Extracted page text data
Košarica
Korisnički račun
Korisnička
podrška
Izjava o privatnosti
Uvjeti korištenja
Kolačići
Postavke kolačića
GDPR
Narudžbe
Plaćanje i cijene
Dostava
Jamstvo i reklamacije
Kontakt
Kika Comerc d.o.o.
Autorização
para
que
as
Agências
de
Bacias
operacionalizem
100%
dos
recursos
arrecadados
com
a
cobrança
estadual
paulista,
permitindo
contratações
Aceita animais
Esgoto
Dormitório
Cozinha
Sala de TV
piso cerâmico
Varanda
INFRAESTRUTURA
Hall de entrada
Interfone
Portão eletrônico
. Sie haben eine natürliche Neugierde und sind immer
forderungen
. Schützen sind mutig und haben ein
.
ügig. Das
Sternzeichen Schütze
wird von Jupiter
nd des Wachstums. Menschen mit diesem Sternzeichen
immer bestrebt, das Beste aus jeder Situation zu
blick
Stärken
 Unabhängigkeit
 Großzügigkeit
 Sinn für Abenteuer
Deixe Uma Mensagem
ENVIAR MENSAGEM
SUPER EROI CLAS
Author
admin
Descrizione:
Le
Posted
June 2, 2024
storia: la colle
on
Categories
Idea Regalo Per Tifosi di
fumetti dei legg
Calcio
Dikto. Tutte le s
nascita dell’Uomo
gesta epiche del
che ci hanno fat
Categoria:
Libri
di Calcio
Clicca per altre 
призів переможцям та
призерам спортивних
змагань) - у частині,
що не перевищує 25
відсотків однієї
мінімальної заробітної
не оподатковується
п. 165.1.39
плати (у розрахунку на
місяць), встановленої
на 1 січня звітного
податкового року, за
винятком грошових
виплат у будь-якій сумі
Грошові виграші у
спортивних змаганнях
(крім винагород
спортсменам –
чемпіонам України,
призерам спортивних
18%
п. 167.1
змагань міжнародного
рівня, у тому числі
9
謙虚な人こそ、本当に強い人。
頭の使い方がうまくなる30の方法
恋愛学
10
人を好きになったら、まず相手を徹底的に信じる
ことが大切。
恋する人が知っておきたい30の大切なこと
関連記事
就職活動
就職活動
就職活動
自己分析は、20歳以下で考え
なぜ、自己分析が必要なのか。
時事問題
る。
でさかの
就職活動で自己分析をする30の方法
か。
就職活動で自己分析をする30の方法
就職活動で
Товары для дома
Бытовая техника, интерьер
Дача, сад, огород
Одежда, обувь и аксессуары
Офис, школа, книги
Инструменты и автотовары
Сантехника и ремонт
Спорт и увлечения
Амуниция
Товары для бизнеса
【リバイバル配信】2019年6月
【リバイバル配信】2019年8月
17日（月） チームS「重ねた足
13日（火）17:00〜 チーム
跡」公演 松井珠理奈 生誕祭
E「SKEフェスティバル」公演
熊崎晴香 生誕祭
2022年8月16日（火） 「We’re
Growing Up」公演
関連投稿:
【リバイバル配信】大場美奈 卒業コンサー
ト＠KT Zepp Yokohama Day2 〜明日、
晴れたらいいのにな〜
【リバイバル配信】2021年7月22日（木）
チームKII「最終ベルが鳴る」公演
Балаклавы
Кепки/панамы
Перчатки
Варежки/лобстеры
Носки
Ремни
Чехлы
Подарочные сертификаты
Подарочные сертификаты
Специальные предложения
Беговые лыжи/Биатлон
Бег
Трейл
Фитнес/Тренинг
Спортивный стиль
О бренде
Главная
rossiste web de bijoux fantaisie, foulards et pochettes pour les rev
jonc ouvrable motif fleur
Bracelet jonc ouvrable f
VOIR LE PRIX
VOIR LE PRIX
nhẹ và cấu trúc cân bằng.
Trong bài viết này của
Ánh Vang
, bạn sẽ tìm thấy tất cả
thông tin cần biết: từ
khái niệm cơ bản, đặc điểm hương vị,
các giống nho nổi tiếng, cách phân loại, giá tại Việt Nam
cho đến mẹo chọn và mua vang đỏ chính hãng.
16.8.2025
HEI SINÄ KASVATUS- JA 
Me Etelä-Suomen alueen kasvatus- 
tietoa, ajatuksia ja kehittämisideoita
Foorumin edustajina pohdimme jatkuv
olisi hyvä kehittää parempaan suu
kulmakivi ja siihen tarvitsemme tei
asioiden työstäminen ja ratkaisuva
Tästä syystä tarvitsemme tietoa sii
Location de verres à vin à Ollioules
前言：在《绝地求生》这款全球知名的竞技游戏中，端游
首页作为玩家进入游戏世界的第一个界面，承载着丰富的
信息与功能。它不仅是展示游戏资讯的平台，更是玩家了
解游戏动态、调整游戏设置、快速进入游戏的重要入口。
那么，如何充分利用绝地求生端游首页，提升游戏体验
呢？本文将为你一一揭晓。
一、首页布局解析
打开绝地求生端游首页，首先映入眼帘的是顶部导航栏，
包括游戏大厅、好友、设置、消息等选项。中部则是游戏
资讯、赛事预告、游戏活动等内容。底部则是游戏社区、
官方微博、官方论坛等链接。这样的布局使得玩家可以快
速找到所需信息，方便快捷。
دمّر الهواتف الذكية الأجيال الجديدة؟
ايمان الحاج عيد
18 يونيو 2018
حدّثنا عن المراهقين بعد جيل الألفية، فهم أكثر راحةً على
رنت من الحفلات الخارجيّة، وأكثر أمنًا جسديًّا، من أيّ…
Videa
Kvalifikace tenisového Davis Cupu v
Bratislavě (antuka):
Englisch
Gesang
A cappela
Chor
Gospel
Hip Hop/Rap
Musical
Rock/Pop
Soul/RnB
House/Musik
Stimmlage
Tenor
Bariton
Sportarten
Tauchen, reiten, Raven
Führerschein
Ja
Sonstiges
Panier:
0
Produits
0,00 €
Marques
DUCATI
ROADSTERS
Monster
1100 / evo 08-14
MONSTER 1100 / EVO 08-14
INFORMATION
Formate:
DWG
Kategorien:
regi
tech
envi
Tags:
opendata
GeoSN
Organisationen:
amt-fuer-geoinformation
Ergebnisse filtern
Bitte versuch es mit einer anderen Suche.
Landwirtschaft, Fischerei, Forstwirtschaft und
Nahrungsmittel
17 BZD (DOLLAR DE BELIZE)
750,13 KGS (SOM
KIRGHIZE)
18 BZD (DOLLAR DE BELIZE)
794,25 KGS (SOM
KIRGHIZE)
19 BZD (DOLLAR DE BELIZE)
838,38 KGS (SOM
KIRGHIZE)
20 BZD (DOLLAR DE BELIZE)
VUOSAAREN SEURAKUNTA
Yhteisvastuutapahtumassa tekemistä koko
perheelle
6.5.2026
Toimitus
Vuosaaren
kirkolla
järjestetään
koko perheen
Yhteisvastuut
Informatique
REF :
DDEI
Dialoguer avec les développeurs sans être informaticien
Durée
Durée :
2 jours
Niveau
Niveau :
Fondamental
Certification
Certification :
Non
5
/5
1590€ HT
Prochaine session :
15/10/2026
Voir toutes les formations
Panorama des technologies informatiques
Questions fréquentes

• What you are asked to do: Set down exactly the lines of the data above, beginning with the line that has "17日（月） チームS「重ねた足" and ending with the line that has "Беговые лыжи/Биатлон", and no others.

• Exercise response:
17日（月） チームS「重ねた足
13日（火）17:00〜 チーム
跡」公演 松井珠理奈 生誕祭
E「SKEフェスティバル」公演
熊崎晴香 生誕祭
2022年8月16日（火） 「We’re
Growing Up」公演
関連投稿:
【リバイバル配信】大場美奈 卒業コンサー
ト＠KT Zepp Yokohama Day2 〜明日、
晴れたらいいのにな〜
【リバイバル配信】2021年7月22日（木）
チームKII「最終ベルが鳴る」公演
Балаклавы
Кепки/панамы
Перчатки
Варежки/лобстеры
Носки
Ремни
Чехлы
Подарочные сертификаты
Подарочные сертификаты
Специальные предложения
Беговые лыжи/Биатлон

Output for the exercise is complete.